Required action » The copy you return should hold every record below word for word and no images.

Extracted records »
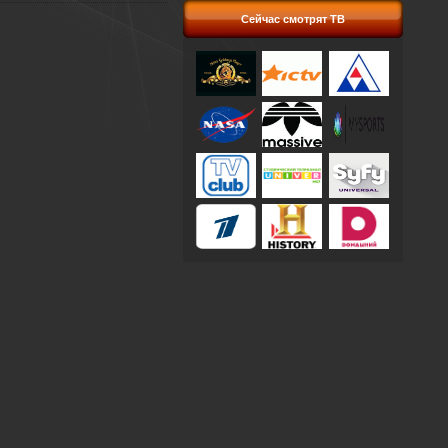
Сейчас смотрят ТВ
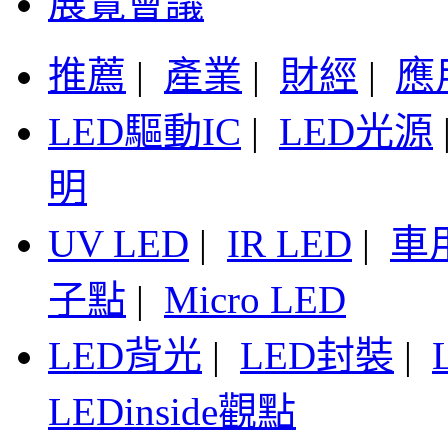
展覽會議
推薦
|
產業
|
財經
|
應
LED驅動IC
|
LED光源
明
UV LED
|
IR LED
|
車
子點
|
Micro LED
LED背光
|
LED封裝
|
LEDinside觀點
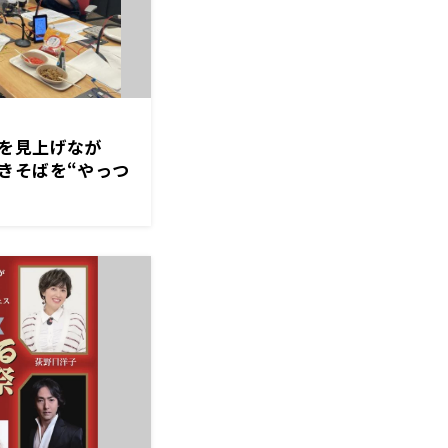
を見上げなが
きそばを“やっつ
ラマチ横丁
野卓造プロデュー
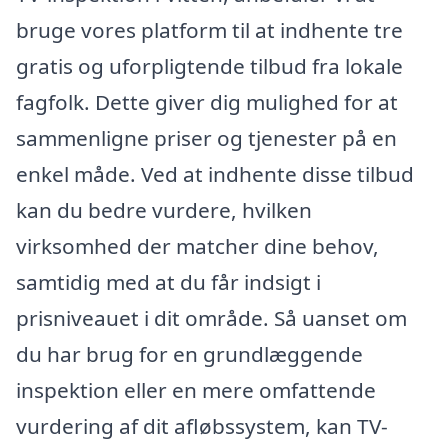
bruge vores platform til at indhente tre
gratis og uforpligtende tilbud fra lokale
fagfolk. Dette giver dig mulighed for at
sammenligne priser og tjenester på en
enkel måde. Ved at indhente disse tilbud
kan du bedre vurdere, hvilken
virksomhed der matcher dine behov,
samtidig med at du får indsigt i
prisniveauet i dit område. Så uanset om
du har brug for en grundlæggende
inspektion eller en mere omfattende
vurdering af dit afløbssystem, kan TV-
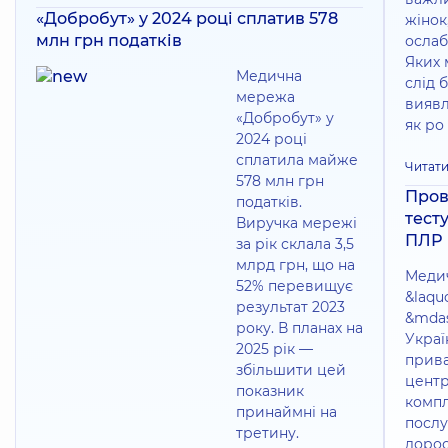
«Добробут» у 2024 році сплатив 578
жінок,
млн грн податків
ослаб
Яких 
Медична
слід б
мережа
виявл
«Добробут» у
як ро
2024 році
сплатила майже
Читати
578 млн грн
Пров
податків.
тест
Виручка мережі
ПЛР
за рік склала 3,5
млрд грн, що на
Меди
52% перевищує
&laqu
результат 2023
&mdas
року. В планах на
Украї
2025 рік —
прив
збільшити цей
центр
показник
комп
принаймні на
послу
третину.
дорос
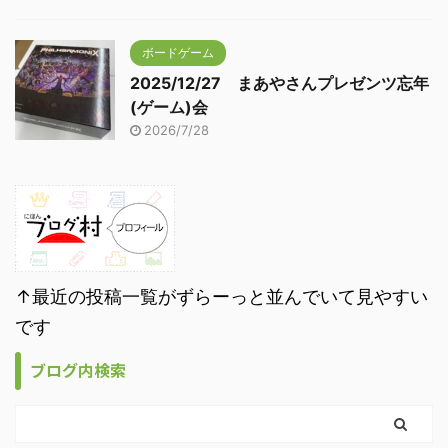
ボードゲーム
2025/12/27 まあやさんプレゼンツ忘年
(ゲーム)会
2026/7/28
↑最近の投稿一覧がずらーっと並んでいて見やすい
です
ブログ内検索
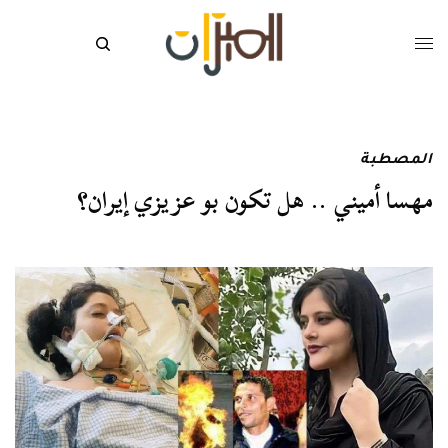
المصطبة
مهسا أميني .. هل تكون بو عزيزي إيران؟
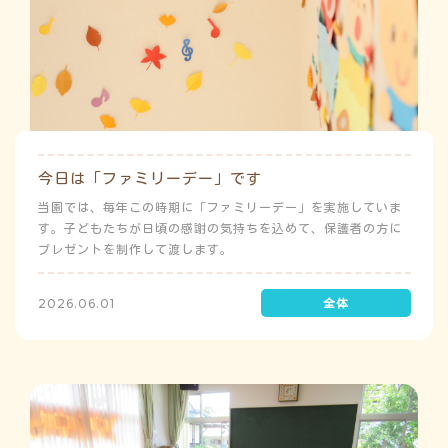
今日は「ファミリーデー」です
当園では、毎年この時期に「ファミリーデー」を実施していま
す。子どもたちが日頃の感謝の気持ちを込めて、保護者の方に
プレゼントを制作して渡します。
2026.06.01
よ
み
こ
み
ち
ゅ
う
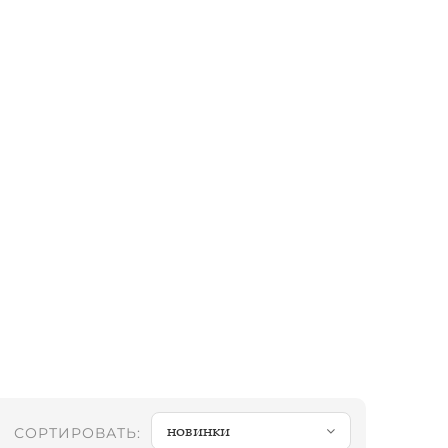
новинки
СОРТИРОВАТЬ:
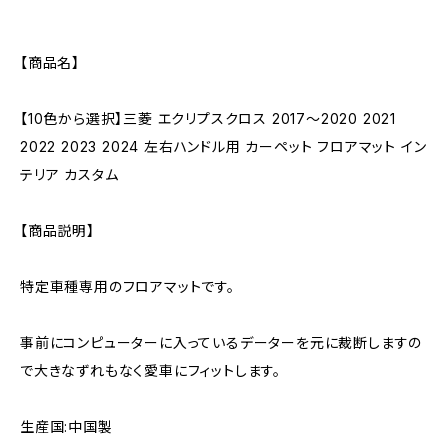
【商品名】
【10色から選択】三菱 エクリプスクロス 2017〜2020 2021
2022 2023 2024 左右ハンドル用 カーペット フロアマット イン
テリア カスタム
【商品説明】
特定車種専用のフロアマットです。
事前にコンピューターに入っているデーターを元に裁断しますの
で大きなずれもなく愛車にフィットします。
生産国:中国製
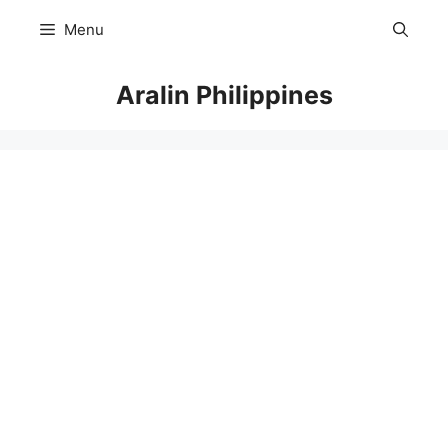
Skip
Menu
to
content
Aralin Philippines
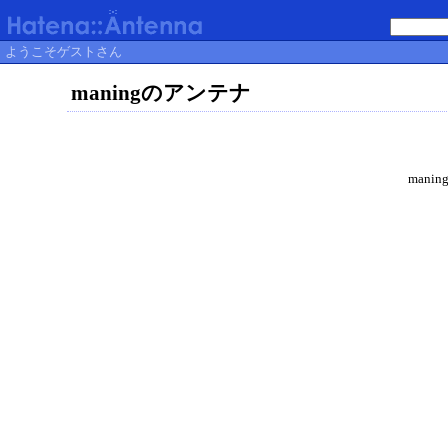
ようこそゲストさん
maningのアンテナ
mani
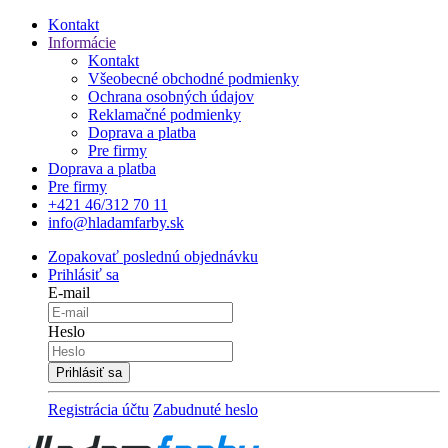
Kontakt
Informácie
Kontakt
Všeobecné obchodné podmienky
Ochrana osobných údajov
Reklamačné podmienky
Doprava a platba
Pre firmy
Doprava a platba
Pre firmy
+421 46/312 70 11
info@hladamfarby.sk
Zopakovať poslednú objednávku
Prihlásiť sa
E-mail
Heslo
Registrácia účtu
Zabudnuté heslo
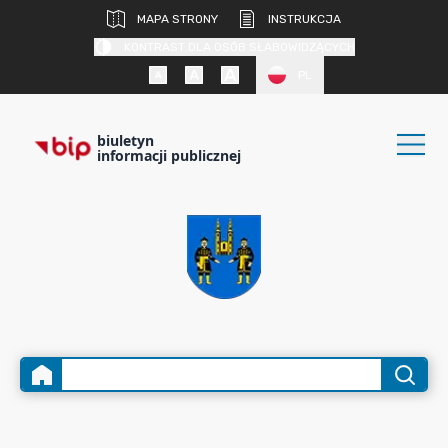
MAPA STRONY
INSTRUKCJA
KONTRAST DLA OSÓB SŁABOWIDZĄCYCH
PL
biuletyn
informacji publicznej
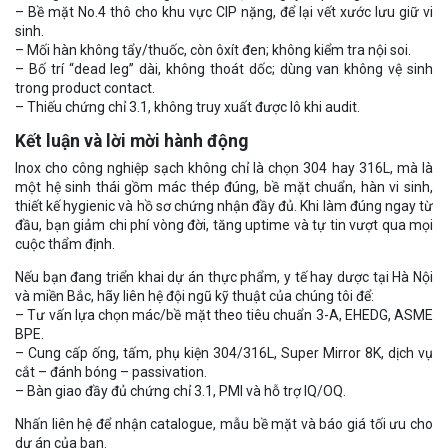
– Bề mặt No.4 thô cho khu vực CIP nặng, để lại vết xước lưu giữ vi
sinh.
– Mối hàn không tẩy/thuốc, còn ôxít đen; không kiểm tra nội soi.
– Bố trí “dead leg” dài, không thoát dốc; dùng van không vệ sinh
trong product contact.
– Thiếu chứng chỉ 3.1, không truy xuất được lô khi audit.
Kết luận và lời mời hành động
Inox cho công nghiệp sạch không chỉ là chọn 304 hay 316L, mà là
một hệ sinh thái gồm mác thép đúng, bề mặt chuẩn, hàn vi sinh,
thiết kế hygienic và hồ sơ chứng nhận đầy đủ. Khi làm đúng ngay từ
đầu, bạn giảm chi phí vòng đời, tăng uptime và tự tin vượt qua mọi
cuộc thẩm định.
Nếu bạn đang triển khai dự án thực phẩm, y tế hay dược tại Hà Nội
và miền Bắc, hãy liên hệ đội ngũ kỹ thuật của chúng tôi để:
– Tư vấn lựa chọn mác/bề mặt theo tiêu chuẩn 3-A, EHEDG, ASME
BPE.
– Cung cấp ống, tấm, phụ kiện 304/316L, Super Mirror 8K, dịch vụ
cắt – đánh bóng – passivation.
– Bàn giao đầy đủ chứng chỉ 3.1, PMI và hỗ trợ IQ/OQ.
Nhấn liên hệ để nhận catalogue, mẫu bề mặt và báo giá tối ưu cho
dự án của bạn.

The answer »
Сейчас смотрят ТВ
展覽會議
推薦
|
產業
|
財經
|
應
LED驅動IC
|
LED光源
明
UV LED
|
IR LED
|
車
子點
|
Micro LED
LED背光
|
LED封裝
|
LEDinside觀點
を見上げなが
きそばを“やっつ
ラマチ横丁
野卓造プロデュー
bruge vores platform til at indhente tre
gratis og uforpligtende tilbud fra lokale
fagfolk. Dette giver dig mulighed for at
sammenligne priser og tjenester på en
enkel måde. Ved at indhente disse tilbud
kan du bedre vurdere, hvilken
virksomhed der matcher dine behov,
samtidig med at du får indsigt i
prisniveauet i dit område. Så uanset om
du har brug for en grundlæggende
inspektion eller en mere omfattende
vurdering af dit afløbssystem, kan TV-
«Добробут» у 2024 році сплатив 578
жінок,
млн грн податків
ослаб
Яких 
Медична
слід б
мережа
виявл
«Добробут» у
як ро
2024 році
сплатила майже
Читати
578 млн грн
Пров
податків.
тест
Виручка мережі
ПЛР
за рік склала 3,5
млрд грн, що на
Меди
52% перевищує
&laqu
результат 2023
&mdas
року. В планах на
Украї
2025 рік —
прив
збільшити цей
центр
показник
комп
принаймні на
послу
третину.
дорос
ボードゲーム
2025/12/27 まあやさんプレゼンツ忘年
(ゲーム)会
2026/7/28
↑最近の投稿一覧がずらーっと並んでいて見やすい
です
ブログ内検索
المصطبة
مهسا أميني .. هل تكون بو عزيزي إيران؟
今日は「ファミリーデー」です
当園では、毎年この時期に「ファミリーデー」を実施していま
す。子どもたちが日頃の感謝の気持ちを込めて、保護者の方に
プレゼントを制作して渡します。
2026.06.01
よ
み
こ
み
ち
ゅ
う
новинки
СОРТИРОВАТЬ:
【商品名】
【10色から選択】三菱 エクリプスクロス 2017〜2020 2021
2022 2023 2024 左右ハンドル用 カーペット フロアマット イン
テリア カスタム
【商品説明】
特定車種専用のフロアマットです。
事前にコンピューターに入っているデーターを元に裁断しますの
で大きなずれもなく愛車にフィットします。
生産国:中国製
Skip
Menu
to
content
Aralin Philippines
ようこそゲストさん
maningのアンテナ
mani
Kontakt
Informácie
Kontakt
Všeobecné obchodné podmienky
Ochrana osobných údajov
Reklamačné podmienky
Doprava a platba
Pre firmy
Doprava a platba
Pre firmy
+421 46/312 70 11
info@hladamfarby.sk
Zopakovať poslednú objednávku
Prihlásiť sa
E-mail
Heslo
Registrácia účtu
Zabudnuté heslo
MAPA STRONY
INSTRUKCJA
KONTRAST DLA OSÓB SŁABOWIDZĄCYCH
PL
biuletyn
informacji publicznej
– Bề mặt No.4 thô cho khu vực CIP nặng, để lại vết xước lưu giữ vi
sinh.
– Mối hàn không tẩy/thuốc, còn ôxít đen; không kiểm tra nội soi.
– Bố trí “dead leg” dài, không thoát dốc; dùng van không vệ sinh
trong product contact.
– Thiếu chứng chỉ 3.1, không truy xuất được lô khi audit.
Kết luận và lời mời hành động
Inox cho công nghiệp sạch không chỉ là chọn 304 hay 316L, mà là
một hệ sinh thái gồm mác thép đúng, bề mặt chuẩn, hàn vi sinh,
thiết kế hygienic và hồ sơ chứng nhận đầy đủ. Khi làm đúng ngay từ
đầu, bạn giảm chi phí vòng đời, tăng uptime và tự tin vượt qua mọi
cuộc thẩm định.
Nếu bạn đang triển khai dự án thực phẩm, y tế hay dược tại Hà Nội
và miền Bắc, hãy liên hệ đội ngũ kỹ thuật của chúng tôi để:
– Tư vấn lựa chọn mác/bề mặt theo tiêu chuẩn 3-A, EHEDG, ASME
BPE.
– Cung cấp ống, tấm, phụ kiện 304/316L, Super Mirror 8K, dịch vụ
cắt – đánh bóng – passivation.
– Bàn giao đầy đủ chứng chỉ 3.1, PMI và hỗ trợ IQ/OQ.
Nhấn liên hệ để nhận catalogue, mẫu bề mặt và báo giá tối ưu cho
dự án của bạn.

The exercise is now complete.